** The data follows **

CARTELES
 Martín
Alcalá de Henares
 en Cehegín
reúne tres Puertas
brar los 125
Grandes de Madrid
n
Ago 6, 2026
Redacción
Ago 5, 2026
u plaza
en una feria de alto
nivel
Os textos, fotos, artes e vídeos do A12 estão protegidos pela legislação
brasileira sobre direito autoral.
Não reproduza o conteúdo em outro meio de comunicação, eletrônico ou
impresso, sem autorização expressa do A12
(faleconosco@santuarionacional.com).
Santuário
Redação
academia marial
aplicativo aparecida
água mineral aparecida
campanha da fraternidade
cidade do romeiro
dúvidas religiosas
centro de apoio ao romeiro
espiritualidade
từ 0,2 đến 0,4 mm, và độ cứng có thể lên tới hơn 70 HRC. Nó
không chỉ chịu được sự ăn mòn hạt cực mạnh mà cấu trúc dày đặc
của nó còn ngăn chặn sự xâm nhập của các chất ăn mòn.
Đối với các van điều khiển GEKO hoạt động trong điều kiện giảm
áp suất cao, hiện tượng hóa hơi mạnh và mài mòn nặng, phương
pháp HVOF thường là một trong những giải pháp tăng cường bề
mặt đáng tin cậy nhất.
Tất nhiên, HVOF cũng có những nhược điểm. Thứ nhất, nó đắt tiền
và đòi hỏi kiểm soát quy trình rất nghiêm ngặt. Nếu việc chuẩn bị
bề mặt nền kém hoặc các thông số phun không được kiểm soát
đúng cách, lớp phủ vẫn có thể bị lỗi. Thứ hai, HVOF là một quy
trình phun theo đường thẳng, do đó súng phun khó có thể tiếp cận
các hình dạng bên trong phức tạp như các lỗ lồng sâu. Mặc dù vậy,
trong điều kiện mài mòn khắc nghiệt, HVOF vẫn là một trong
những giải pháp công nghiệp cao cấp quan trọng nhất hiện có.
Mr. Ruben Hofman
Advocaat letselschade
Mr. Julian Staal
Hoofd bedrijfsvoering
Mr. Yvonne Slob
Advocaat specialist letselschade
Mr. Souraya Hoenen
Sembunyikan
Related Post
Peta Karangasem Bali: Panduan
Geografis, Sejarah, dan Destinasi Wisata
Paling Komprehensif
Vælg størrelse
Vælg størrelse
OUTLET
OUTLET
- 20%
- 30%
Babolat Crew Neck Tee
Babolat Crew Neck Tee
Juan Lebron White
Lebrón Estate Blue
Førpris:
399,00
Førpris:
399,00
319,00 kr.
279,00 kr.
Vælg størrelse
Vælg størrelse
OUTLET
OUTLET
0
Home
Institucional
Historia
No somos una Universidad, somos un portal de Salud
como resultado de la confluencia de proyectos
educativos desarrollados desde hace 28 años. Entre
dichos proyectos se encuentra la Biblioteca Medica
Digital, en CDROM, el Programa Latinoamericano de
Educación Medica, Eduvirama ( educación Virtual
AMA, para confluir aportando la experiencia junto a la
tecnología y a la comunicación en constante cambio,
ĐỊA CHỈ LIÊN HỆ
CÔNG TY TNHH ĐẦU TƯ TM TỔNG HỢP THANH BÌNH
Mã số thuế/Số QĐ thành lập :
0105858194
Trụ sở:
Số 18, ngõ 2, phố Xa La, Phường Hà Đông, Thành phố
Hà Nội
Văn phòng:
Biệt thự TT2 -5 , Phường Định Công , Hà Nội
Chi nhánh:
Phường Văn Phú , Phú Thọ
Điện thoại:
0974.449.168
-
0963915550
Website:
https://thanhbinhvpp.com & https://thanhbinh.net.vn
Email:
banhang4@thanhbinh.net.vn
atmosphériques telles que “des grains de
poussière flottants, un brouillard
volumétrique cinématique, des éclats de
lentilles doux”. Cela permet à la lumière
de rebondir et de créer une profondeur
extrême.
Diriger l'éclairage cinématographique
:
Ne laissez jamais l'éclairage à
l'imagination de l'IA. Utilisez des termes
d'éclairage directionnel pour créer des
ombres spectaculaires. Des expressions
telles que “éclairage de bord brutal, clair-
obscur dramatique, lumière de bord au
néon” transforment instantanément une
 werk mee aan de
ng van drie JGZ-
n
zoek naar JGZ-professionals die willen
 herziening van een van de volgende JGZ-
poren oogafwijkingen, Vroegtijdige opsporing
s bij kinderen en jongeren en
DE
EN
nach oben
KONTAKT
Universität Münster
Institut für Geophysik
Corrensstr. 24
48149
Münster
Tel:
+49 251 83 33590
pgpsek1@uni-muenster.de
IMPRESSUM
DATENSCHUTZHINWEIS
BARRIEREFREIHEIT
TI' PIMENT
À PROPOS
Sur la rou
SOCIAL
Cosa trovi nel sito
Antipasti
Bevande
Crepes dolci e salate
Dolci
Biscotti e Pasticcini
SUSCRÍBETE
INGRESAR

** End of The data **

> _What is needed_:
Check each line of the entries, and copy the ones that contain "kiện".

> _Written answer_:
Đối với các van điều khiển GEKO hoạt động trong điều kiện giảm
trong điều kiện mài mòn khắc nghiệt, HVOF vẫn là một trong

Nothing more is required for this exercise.